Ferritinophagy is involved in Bisphenol A-induced ferroptosis of renal tubular epithelial cells through the activation of the AMPK-mTOR-ULK1 pathway

Bisphenol A (BPA) is a common environmental contaminant, whose exposure is associated with the progression of various kidney diseases. BPA exposure has turned out to be associated with cytotoxicity to renal tubular epithelial cells, but its underlying mechanism remains unknown. Herein, we found that BPA induced ferroptosis in kidney and renal tubular epithelial cells, as showed by increased intracellular iron accumulation, lipid per oxidation and cells death upon BPA exposure. Additionally, utilization of ferrostatin-1 and desferrioxamine, typical ferroptosis inhibitors, can fundamentally diminish cells death. Intriguingly, we discovered that autophagy inhibitor chloroquine can shield renal tubular epithelial cells from BPA-caused ferroptosis. Furthermore, we found that ferritinophagy, a phenomenon that degradation of ferritin and inducing subsequent iron overload, occurred after BPA exposure and excessive iron promoted ferroptosis through Fenton reaction. We next demonstrated that BPA activated the AMPK-mTOR-ULK1 signaling pathway. In turn, AMPK, mTOR, and ULK1 knockdown dramatically mitigated BPA-induced TCMK-1 cells death, and decreased MDA and LC3 levels, but increased FTH protein content.

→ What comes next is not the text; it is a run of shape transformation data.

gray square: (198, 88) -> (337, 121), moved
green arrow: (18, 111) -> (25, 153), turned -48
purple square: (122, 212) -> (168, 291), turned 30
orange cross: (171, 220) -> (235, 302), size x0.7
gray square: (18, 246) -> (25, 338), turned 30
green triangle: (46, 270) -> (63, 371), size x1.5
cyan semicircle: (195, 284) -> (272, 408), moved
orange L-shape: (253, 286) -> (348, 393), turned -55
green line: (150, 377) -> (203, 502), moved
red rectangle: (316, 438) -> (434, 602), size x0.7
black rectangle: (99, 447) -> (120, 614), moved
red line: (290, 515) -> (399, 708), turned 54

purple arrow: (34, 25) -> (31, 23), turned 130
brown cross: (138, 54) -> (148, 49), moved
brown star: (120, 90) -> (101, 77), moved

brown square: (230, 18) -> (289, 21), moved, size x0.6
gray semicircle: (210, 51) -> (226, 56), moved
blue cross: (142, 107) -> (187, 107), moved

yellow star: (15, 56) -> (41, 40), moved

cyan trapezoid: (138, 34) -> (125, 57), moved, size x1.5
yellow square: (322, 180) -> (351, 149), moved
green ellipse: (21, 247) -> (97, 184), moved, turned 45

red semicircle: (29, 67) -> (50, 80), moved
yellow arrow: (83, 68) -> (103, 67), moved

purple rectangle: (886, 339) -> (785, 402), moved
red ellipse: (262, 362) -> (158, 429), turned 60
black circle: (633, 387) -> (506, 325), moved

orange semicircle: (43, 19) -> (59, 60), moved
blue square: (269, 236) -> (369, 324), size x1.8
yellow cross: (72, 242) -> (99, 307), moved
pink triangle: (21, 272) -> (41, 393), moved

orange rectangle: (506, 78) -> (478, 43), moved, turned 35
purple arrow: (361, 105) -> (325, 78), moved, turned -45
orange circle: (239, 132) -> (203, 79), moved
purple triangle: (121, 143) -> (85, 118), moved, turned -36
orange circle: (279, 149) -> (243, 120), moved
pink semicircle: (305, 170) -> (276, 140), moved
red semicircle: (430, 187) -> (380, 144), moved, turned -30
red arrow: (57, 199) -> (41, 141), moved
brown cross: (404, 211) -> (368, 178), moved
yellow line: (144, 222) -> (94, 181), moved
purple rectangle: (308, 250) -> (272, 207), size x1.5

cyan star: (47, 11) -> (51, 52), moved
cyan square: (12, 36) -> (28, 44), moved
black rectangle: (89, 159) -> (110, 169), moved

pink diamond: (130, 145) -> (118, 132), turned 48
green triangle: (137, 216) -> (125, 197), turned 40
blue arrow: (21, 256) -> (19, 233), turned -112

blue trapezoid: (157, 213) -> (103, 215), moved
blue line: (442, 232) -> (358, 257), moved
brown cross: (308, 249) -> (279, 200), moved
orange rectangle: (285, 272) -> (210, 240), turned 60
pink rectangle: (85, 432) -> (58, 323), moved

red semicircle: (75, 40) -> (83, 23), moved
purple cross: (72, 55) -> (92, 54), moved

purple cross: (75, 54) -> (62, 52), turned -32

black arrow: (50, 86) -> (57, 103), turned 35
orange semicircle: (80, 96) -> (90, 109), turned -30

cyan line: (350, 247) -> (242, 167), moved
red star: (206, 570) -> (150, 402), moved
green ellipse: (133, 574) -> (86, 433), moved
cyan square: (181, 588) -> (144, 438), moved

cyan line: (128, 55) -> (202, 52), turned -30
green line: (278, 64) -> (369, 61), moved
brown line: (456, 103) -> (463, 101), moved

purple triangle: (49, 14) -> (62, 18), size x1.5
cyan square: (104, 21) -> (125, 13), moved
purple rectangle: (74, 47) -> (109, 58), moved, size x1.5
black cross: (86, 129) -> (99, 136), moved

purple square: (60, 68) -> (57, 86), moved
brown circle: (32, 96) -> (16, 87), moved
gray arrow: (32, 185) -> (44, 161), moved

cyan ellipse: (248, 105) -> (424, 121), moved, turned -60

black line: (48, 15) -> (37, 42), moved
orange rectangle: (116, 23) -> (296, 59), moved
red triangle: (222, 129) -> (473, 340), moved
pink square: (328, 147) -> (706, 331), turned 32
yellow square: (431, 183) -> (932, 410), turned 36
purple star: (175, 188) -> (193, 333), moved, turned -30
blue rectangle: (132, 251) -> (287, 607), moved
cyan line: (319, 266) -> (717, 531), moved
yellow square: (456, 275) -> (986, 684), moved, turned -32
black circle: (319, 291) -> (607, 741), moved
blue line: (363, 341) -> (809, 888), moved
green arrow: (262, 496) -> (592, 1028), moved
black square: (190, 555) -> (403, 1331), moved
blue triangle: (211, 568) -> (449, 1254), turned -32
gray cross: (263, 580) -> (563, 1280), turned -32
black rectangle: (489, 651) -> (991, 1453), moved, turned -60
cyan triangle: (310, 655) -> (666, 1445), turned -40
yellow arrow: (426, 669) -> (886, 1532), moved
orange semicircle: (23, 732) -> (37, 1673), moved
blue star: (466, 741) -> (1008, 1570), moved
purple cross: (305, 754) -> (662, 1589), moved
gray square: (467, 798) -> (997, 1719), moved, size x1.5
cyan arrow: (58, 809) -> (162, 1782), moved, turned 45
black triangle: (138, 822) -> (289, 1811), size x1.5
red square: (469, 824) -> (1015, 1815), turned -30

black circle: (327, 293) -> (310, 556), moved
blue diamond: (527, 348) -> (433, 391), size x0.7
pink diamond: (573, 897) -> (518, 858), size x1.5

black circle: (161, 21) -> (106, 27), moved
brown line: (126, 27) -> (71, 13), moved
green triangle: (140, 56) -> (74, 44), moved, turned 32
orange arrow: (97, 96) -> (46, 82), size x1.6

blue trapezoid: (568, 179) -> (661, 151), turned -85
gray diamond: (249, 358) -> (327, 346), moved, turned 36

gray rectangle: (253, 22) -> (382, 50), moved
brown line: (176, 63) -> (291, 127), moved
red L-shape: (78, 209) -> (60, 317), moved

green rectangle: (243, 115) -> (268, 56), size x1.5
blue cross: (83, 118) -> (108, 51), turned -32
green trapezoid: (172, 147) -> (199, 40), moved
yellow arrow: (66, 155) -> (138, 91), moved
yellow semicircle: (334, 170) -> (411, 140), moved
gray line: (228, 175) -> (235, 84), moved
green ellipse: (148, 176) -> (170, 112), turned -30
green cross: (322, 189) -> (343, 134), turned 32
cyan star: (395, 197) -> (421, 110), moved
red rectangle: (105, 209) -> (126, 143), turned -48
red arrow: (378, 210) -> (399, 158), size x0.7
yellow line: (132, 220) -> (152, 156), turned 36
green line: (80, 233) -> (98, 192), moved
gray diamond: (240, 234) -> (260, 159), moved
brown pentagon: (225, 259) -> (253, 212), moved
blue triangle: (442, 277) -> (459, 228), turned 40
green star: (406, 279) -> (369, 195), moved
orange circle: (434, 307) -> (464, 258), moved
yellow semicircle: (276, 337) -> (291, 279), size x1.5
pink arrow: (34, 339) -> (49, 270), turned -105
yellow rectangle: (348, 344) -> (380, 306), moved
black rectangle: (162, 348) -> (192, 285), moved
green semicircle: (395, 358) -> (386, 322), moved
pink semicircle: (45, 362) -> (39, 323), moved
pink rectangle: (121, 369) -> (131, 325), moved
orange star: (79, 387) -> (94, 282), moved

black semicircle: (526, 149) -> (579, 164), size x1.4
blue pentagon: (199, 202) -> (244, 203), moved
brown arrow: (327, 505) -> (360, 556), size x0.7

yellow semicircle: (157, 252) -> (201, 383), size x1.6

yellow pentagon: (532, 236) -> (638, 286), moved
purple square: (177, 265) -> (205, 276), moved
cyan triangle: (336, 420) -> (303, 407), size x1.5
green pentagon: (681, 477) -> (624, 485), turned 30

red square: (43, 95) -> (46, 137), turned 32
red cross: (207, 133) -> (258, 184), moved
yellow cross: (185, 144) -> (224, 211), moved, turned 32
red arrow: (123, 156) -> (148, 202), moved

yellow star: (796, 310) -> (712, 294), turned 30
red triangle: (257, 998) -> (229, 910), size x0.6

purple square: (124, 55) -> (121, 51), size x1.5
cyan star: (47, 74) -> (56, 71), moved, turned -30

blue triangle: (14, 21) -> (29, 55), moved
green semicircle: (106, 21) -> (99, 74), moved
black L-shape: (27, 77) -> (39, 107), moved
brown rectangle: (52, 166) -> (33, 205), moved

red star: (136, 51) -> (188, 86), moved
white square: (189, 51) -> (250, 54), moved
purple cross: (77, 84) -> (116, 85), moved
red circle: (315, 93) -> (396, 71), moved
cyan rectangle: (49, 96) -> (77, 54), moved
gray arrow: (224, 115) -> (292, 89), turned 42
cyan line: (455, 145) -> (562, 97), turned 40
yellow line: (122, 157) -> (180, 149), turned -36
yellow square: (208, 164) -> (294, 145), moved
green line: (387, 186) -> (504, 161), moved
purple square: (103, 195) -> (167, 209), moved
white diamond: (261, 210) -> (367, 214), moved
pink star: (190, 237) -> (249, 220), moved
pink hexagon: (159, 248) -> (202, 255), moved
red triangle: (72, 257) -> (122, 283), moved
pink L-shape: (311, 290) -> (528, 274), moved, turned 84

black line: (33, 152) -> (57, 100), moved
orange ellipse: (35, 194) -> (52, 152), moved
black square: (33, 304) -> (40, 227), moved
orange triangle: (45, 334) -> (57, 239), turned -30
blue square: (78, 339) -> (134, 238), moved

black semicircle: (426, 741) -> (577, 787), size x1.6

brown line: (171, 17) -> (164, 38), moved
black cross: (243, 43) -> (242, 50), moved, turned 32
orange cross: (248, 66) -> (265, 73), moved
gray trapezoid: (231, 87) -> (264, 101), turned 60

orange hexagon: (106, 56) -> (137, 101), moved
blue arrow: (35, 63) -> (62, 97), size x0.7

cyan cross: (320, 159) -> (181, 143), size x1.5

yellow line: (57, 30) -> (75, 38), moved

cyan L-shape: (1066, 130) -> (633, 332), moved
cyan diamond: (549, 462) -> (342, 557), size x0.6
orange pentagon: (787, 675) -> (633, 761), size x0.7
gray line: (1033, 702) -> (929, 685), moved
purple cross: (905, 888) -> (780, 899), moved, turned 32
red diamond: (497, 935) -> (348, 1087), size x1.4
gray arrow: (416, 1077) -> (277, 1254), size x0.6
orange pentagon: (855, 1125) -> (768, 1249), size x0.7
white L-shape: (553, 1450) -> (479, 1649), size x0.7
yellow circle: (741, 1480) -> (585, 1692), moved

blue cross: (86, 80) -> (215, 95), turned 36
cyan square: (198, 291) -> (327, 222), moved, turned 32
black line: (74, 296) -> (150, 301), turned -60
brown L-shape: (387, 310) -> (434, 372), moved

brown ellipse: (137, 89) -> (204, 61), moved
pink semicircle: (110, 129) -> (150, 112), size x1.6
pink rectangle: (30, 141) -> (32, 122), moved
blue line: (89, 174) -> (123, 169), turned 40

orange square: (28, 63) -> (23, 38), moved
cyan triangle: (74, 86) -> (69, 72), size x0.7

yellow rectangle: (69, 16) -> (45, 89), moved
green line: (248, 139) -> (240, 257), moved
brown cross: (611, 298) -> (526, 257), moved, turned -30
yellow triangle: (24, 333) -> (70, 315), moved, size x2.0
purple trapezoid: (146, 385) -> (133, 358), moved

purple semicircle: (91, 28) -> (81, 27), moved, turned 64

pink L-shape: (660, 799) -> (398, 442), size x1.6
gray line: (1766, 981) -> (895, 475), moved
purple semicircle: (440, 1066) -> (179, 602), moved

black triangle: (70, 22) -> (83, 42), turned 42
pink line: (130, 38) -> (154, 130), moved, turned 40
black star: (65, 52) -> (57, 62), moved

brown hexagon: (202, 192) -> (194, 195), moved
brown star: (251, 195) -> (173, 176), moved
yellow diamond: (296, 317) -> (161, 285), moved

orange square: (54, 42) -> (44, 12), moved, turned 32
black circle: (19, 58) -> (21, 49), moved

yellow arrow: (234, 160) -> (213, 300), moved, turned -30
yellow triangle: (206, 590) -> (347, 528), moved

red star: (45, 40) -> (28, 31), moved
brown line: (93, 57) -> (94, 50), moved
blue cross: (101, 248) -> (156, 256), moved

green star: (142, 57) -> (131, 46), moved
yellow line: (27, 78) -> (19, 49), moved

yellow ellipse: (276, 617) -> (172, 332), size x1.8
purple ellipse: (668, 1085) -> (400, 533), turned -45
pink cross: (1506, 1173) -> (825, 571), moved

These results indicate that activation of the AMPK-mTOR-ULK1 signaling is involved in BPA-induced ferritinophagy. In conclusion, renal dysfunction and renal tubular epithelial damage induced by BPA are linked to ferroptosis, which depends on the activation of ferritinophagy through AMPKmTOR-ULK1 axis.

Automated summary

Research has shown that BPA exposure induces ferroptosis in the kidney and renal tubular epithelial cells, leading to renal dysfunction and cell damage. This process involves the activation of ferritinophagy through the AMPK-mTOR-ULK1 axis.